Nuclear medicine

The researches find that the a two-step surface modification methodology to radiolabel small extracellular vesicles (SEVs) with 64CuCl2 for PET/MRI imaging. The modification did not change or damage the morphology, surface receptor proteins and internal RNA content. Radiolabeled SEVs  detect in organs with low accumulation such as the brain (0.4-0.5% ID/g) and their brain location determine by MRI. SEVs are nanovesicles, with sizes ranging between 30 and 200nm, secreted by cells.

PET/MRI imaging

They contain biomolecules (mRNA, miRNA, proteins and lipids) important for cell-cell communication. There is an increasing interest in using these SEVs for diagnostic (e.g. early detection of cancer, myocardial infarction; stroke) but also for regenerative medicine applications. In the latter case; SEVs isolate from mesenchymal stromal cells (MSCs) umbilical cord blood as well as other cell/tissues have been tested for the treatment of ischemic diseases including stroke; myocardial infarction and chronic wounds.

In addition, SEVs have been engineered to act as delivery systems of siRNA and miRNAs to interfere with tissue biology. Therefore, methods to track SEVs in vivo and follow their biodistribution are very important to fully evaluate their regenerative potential. Fluorescence, luminescence; magnetic resonance imaging (MRI) computed tomography14 and single-photon emission computed tomography (SPECT)   imaging techniques have been used to monitor in vivo SEVs.

Cell-cell communication

Fluorescence and luminescence techniques are relatively easy to operate; readily accessible in research labs and can provide spatiotemporal distribution of SEVs; however, they do not offer high sensitivity and absolute quantification. An alternative to fluorescence/luminescence techniques is MRI which offers anatomic information. In this case, SEVs are typically labelle with super paramagnetic iron oxide nanoparticles with sizes between 5 and 150 nm.

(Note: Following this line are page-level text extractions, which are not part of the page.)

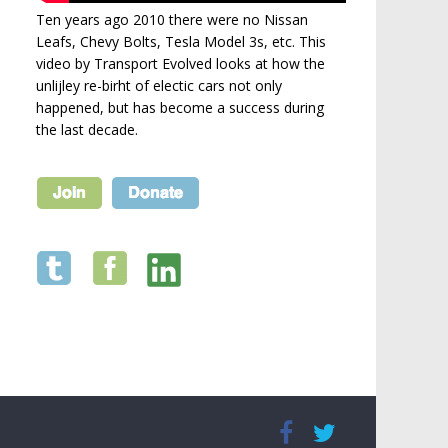
Ten years ago 2010 there were no Nissan
Leafs, Chevy Bolts, Tesla Model 3s, etc. This
video by Transport Evolved looks at how the
unlijley re-birht of electic cars not only
happened, but has become a success during
the last decade.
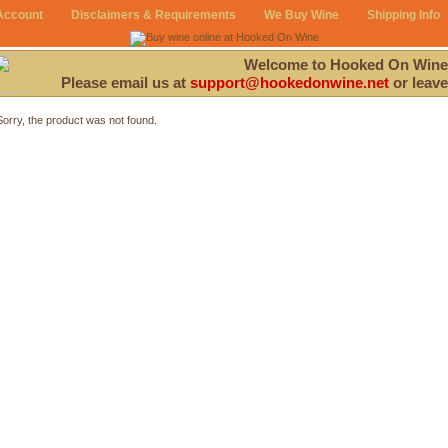
Account
Disclaimers & Requirements
We Buy Wine
Shipping Info
Welcome to Hooked On Wine
Please email us at
support@hookedonwine.net
or leave
Sorry, the product was not found.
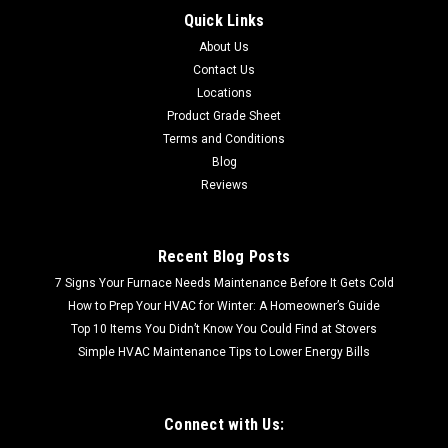
Quick Links
CALL FOR SHIPPING QUOTE FREE LOCAL PICKUP (
About Us
Cookeville, TN| Oak Ridge, TN) S7785-201 Rigid Wood Vinyl
Flooring Wood Plank | 23.69 Sq Ft per Case| Rigid Wood Vinyl
Contact Us
Flooring Wood Plank | 23.69 Sq Ft per Case| 1st...
Locations
Product Grade Sheet
Terms and Conditions
Blog
$37.66
Reviews
Recent Blog Posts
7 Signs Your Furnace Needs Maintenance Before It Gets Cold
How to Prep Your HVAC for Winter: A Homeowner’s Guide
Top 10 Items You Didn’t Know You Could Find at Stovers
Simple HVAC Maintenance Tips to Lower Energy Bills
Connect with Us:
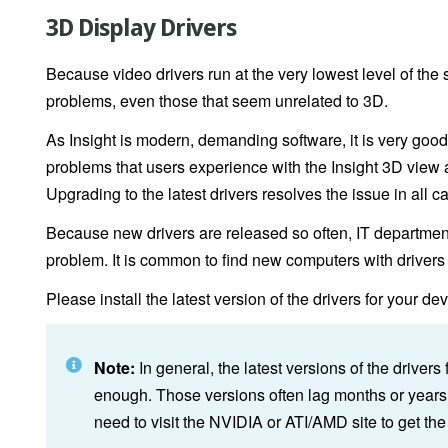
3D Display Drivers
Because video drivers run at the very lowest level of the s
problems, even those that seem unrelated to 3D.
As Insight is modern, demanding software, it is very good
problems that users experience with the Insight 3D view are
Upgrading to the latest drivers resolves the issue in all c
Because new drivers are released so often, IT department
problem. It is common to find new computers with drivers t
Please install the latest version of the drivers for your de
Note:
In general, the latest versions of the driver
enough. Those versions often lag months or year
need to visit the NVIDIA or ATI/AMD site to get the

Unfortunately, MRI does not have enough sensitivity for the low concentration (normally 10 µM to 10 mM contrast agent was needed for MRI whereas picomolar concentration of radiotracer was enough for PET or SPECT imaging)18 of SEVs typically accumulated in tissue. Computed tomography requires the labelling of SEVs with inorganic nanoparticles which may accumulate in tissues.

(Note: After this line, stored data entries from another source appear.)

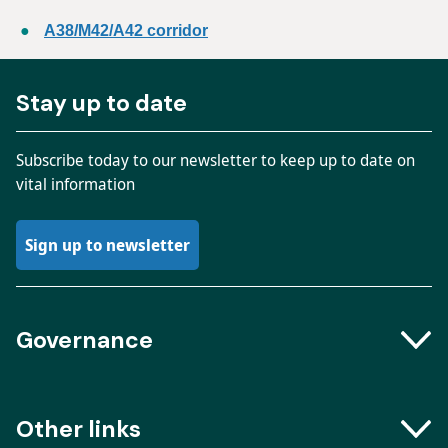
A38/M42/A42 corridor
Stay up to date
Subscribe today to our newsletter to keep up to date on
vital information
Sign up to newsletter
Governance
Boards and Groups
Other links
Meeting dates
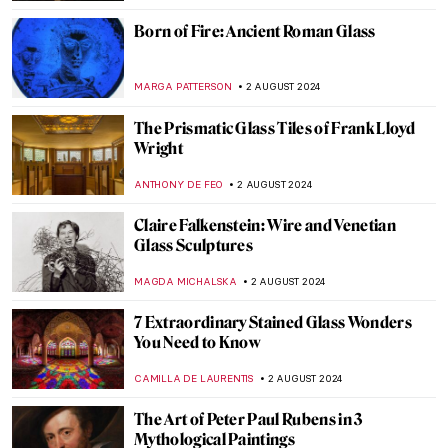
Around the World with a Painter: Frederic
Edwin Church’s Travels
ALEXANDRA KIELY
19 AUGUST 2024
Masterpiece Story: The Last of England by
Ford Madox Brown
JAMES W SINGER
18 AUGUST 2024
Cat Obsession Embodied: Check Out
These Cat Museums from All Around the
World
MERVE
8 AUGUST 2024
A Strange Story about Andy Warhol and
Plastic Surgeries
ZUZANNA STANSKA
6 AUGUST 2024
Andy Warhol: Religious Artist for a Secular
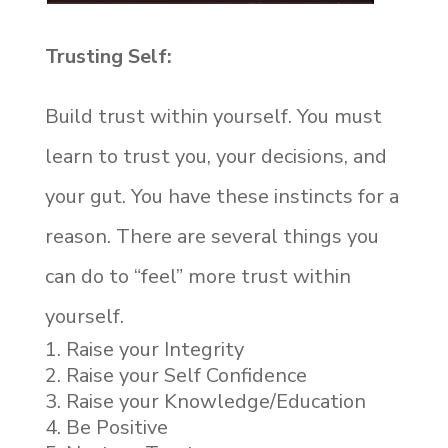
Trusting Self:
Build trust within yourself. You must
learn to trust you, your decisions, and
your gut. You have these instincts for a
reason. There are several things you
can do to “feel” more trust within
yourself.
Raise your Integrity
Raise your Self Confidence
Raise your Knowledge/Education
Be Positive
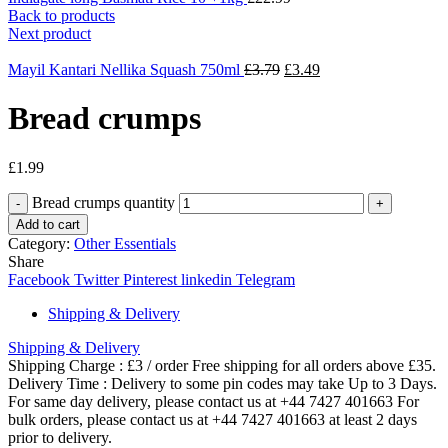
Back to products
Next product
Mayil Kantari Nellika Squash 750ml
£
3.79
£
3.49
Bread crumps
£
1.99
Bread crumps quantity
Add to cart
Category:
Other Essentials
Share
Facebook
Twitter
Pinterest
linkedin
Telegram
Shipping & Delivery
Shipping & Delivery
Shipping Charge : £3 / order Free shipping for all orders above £35.
Delivery Time : Delivery to some pin codes may take Up to 3 Days.
For same day delivery, please contact us at +44 7427 401663 For
bulk orders, please contact us at +44 7427 401663 at least 2 days
prior to delivery.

SPECT/CT offers sensitivity

Alternatively, SPECT/CT offers sensitivity; however; the acquisition and quantification of the images raises some technical issues and the stability and bioactivity of the labelled SEVs have not been demonstrated. PET imaging is a very interesting alternative to SPECT for SEV tracking as PET is superior to SPECT regarding sensitivity (approximately 2 to 3 orders of magnitude)19 and provides quantitative images. During the submission of this study, a PET/MRI imaging technique for SEV tracking has been reported.

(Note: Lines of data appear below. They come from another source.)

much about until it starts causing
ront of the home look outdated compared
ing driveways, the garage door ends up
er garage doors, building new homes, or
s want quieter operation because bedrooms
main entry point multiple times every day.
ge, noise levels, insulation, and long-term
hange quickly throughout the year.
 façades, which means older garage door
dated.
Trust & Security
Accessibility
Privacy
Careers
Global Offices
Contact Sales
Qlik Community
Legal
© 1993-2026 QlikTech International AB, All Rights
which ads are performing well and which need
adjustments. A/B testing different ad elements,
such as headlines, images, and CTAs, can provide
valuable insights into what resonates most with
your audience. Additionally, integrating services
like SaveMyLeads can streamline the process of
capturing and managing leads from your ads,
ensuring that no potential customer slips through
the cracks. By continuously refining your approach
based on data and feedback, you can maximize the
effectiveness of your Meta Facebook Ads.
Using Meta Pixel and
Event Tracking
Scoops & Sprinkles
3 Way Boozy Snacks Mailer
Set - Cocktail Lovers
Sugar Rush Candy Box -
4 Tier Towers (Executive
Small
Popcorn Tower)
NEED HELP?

The study used 124I, with a half-life over 4 days, which is react covalently with the tyrosine aminoacids of proteins in the SEV membrane. PET imaging is combine with computed tomography (CT) to include anatomical details. Despite the significant progresses, the effect of iodine in the properties of EVs (e.g. intravesicle content, cell internalization, SEV bioactivity).